Tuesday, July 28, 2015

God in the dish room

During the Summer, I work at the Walker Center, a Bed and Breakfast in Auburndale, MA.  For those planning a trip to Boston, their website is walkerctr.org.  I also reside on campus in one of the student housing buildings.  This arrangement suits me well as I don't have a commute; waking at 5:45 for a 6am shift gives me time to dress, brush my teeth, beat my hair into a presentable fashion (or put on a hat), and walk, roll, or stumble across the lawn.

The Walker Center puts breakfast on seven days a week from 7:30 to 9am.  This also suits me quite fine as I am able to have a hearty breakfast each day before jumping into the tasks which await me.  In addition to the B&B guests having breakfast, the Walker Center frequently serves as host for retreat groups.  These retreat groups often have meals of lunch and supper, and groups range in size from smaller, like the group of fifteen we have arriving in a few days, to larger, like the group of sixty we had over the weekend.  As one can probably imagine when sixty people eat a meal, there are plenty of dishes to be cleaned afterward; and with each meal comes the dirty dishes which were used in food preparation.  When three meals are served for sixty, it seems an endless cycles of dishes; one no sooner completes the washing of dishes from breakfast and the dishes from lunch begin arriving.  I often joke that it's Groundhog Day (to reference the great movie starring Bill Murray) or that there is a lapse in the space-time continuum.  This is all to say that I have spent the majority of my time the last week working in the dish room. More specifically, my time has been spent with these nifty tools, the sprayer and the sanitizer.
Spending time in the dish room has afforded me time to think.  

 Dishes are rinsed with the pressure-sprayer, scrubbed, and placed on blue racks and sent through the santizer.  The sanitizer whirs with chemicals, hot water, and pressure to make sure that the dishes are super clean.
You'll notice in this image that there is a small ring on the spray handle which latches onto a hook as a means of securing the sprayer.  When I first started in the dish room, I struggled to hit the hook with the ring each time I wanted to secure the sprayer.  The hook swivels slightly, the ring wobbles around, and things are covered in soap; all are components for a less than swift execution.  For a while I would merely let the sprayer dangle before me, but this soon became annoying.

 I've now been a regular in the dish room for over a month.  And I noticed yesterday, amid the soap and water and chunks of food, that I was successfully securing that ring on that hook nine out of ten times that I made the attempt.  My experience in the dish room is not unlike that of a newborn calf, wobbly on its feet at first, but soon walking and running around.  I now know how to wash the dishes correctly from start to finish, I now know where the many and varied types of items belong. 
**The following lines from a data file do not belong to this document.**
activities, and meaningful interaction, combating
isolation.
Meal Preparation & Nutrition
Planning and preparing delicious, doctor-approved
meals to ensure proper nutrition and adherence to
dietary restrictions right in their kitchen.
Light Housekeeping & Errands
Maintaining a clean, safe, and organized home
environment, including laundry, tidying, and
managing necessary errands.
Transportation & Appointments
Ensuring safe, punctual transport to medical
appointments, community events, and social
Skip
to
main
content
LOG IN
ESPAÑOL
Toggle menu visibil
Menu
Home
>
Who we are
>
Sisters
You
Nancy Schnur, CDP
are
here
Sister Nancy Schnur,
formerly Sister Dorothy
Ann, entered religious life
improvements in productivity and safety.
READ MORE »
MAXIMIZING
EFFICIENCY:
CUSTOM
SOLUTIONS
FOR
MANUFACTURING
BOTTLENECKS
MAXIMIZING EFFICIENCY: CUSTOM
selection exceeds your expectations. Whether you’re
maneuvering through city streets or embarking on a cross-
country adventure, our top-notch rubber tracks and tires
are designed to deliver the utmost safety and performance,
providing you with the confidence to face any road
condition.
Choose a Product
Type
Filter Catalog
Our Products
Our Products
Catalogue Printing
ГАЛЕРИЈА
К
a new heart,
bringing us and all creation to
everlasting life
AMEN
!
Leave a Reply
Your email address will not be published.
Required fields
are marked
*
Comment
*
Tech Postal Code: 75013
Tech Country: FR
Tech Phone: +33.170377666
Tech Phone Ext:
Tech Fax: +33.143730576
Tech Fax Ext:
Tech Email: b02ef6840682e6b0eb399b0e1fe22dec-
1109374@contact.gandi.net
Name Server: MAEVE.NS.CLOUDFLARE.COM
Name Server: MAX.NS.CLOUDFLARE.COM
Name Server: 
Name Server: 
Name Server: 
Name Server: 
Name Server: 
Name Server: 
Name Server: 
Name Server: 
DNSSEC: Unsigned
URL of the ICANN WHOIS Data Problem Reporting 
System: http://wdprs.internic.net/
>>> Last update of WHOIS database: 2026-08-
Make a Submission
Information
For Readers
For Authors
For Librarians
I believe that my experiences with the sprayer are similar to my experiences with God. 
At times in my life when I have been troubled or have had significant decisions to make, my college chaplain and now adopted mother would say, "Where do you hear God?  Where is God in all this?"  In the earliest parts of my developing faith, I didn't know what the heck she was talking about, or how I should answer.  I found myself thinking, "Vic, God can't talk!  I can't listen to what isn't there!"  Her questions perplexed me. 

Now, some years later, I have a slightly different understanding.  I've come to understand more about the movement of the Spirit, I've come to understand some of the varied ways in which God beckons us and calls us to a particular place and time, I've come to recognize that listening is the key. Still, I don't always know 100 percent that I'm making the "right" decision, sometimes our paths aren't quite that definitively clear.  Sometimes I still struggle with the aspect of hearing God, of discerning God's voice from the chaos of the world and the influences of others in the discerning process.

I have come to a place now, in my life, where I ask myself the questions originally posed to me by Vicki those years ago.  I ask them of myself when I am struggling with sermon writing and need a focused direction.  I ask them of myself when I can't sleep at night and something may be on my mind.  I ask them when faced with significant decisions.  Sometimes all I can muster as a response to the questions is, "I don't know where God is calling me, but I know God is with me, no matter what I decide to do."  I have become not only more familiar and comfortable with the questions, I have become more comfortable with the process of listening, reflecting, and following.  Admittedly, I still have an innate desire to forge ahead and make decisions at a rapid-fire pace, but I am working to curb that in favor of a more Spirit-filled decision-making process. 

After my first days in the dish room, I could have surrendered in frustration at the skills I seemingly lacked.  Instead, I continued to spray, scrub, and sanitize.  I dropped plates, knocked pitchers over, and nearly lost a spoon to the garbage disposal.  Instead of claiming defeat, I stuck it out and did my best, and I did improve.  And that's how I recognized God in the dish room.